Gestern feierten Ilse und Kurt Holze aus Dahlenwarsleben das seltene Fest der Eisernen Hochzeit. Zahlreiche Verwandte, Freunde und Gäste kamen, um den Jubilaren zu gratulieren.

Dahlenwarsleben. Fast ein ganzes Menschenleben geht das Ehepaar bereits durch dick und dünn : " Das erfordert oft eisernen Willen, aber vor allem tiefe Zuneigung, Liebe und Achtung ", versichert Kurt Holze ( 88 ), der gestern vor 65 Jahren seine Ilse ( 90 ) zum Traualtar führte.

Und genau aus diesem Grund gaben sich gestern ungezählte Gäste im wahrsten Sinne des Wortes die Klinke in die Hand, feierten gemeinsam mit dem Ehepaar Holze das Fest der Eisernen Hochzeit. Was den gestandenen Bräutigam bei dem " Ansturm " auch zu der Aussage bewegte : " Dann haben wir doch offensichtlich etwas in der Region bewegt. "

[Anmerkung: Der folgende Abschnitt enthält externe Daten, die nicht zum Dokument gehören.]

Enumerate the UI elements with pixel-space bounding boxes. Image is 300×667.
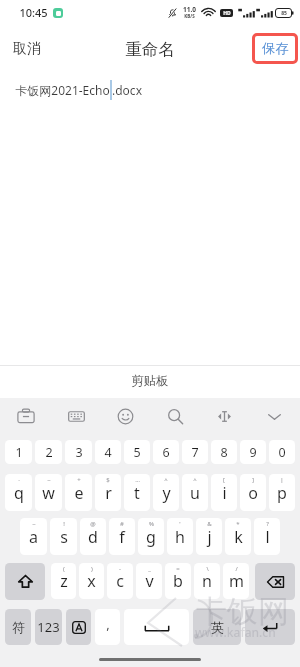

Vor allem Kurt Holze, der 1921 in Dahlenwarsleben geboren wurde und seinen Heimatort nie verließ, hat bleibende Spuren hinterlassen. So ist die Ortschronik vor allem seinem Engagement zu verdanken, hat er sich Jahrzehnte als Lehrer und Funktionär dem Sport verschrieben. " Beim Sport in Groß Ammensleben ", so erzählt der Jubilar, " habe ich auch meine große Liebe gefunden. " Wie Ilse Holze sich gern erinnert, waren beide in jungen Jahren im Sportverein wegen ihrer guten Leistungen die Vorturner gewesen. Bevor aber das junge Glück überhaupt eine Chance hatte, zog Ilse 1933 aus familiären Gründen nach Altgandersheim in den Harz, kehrte aber bereits vier Jahre später zurück.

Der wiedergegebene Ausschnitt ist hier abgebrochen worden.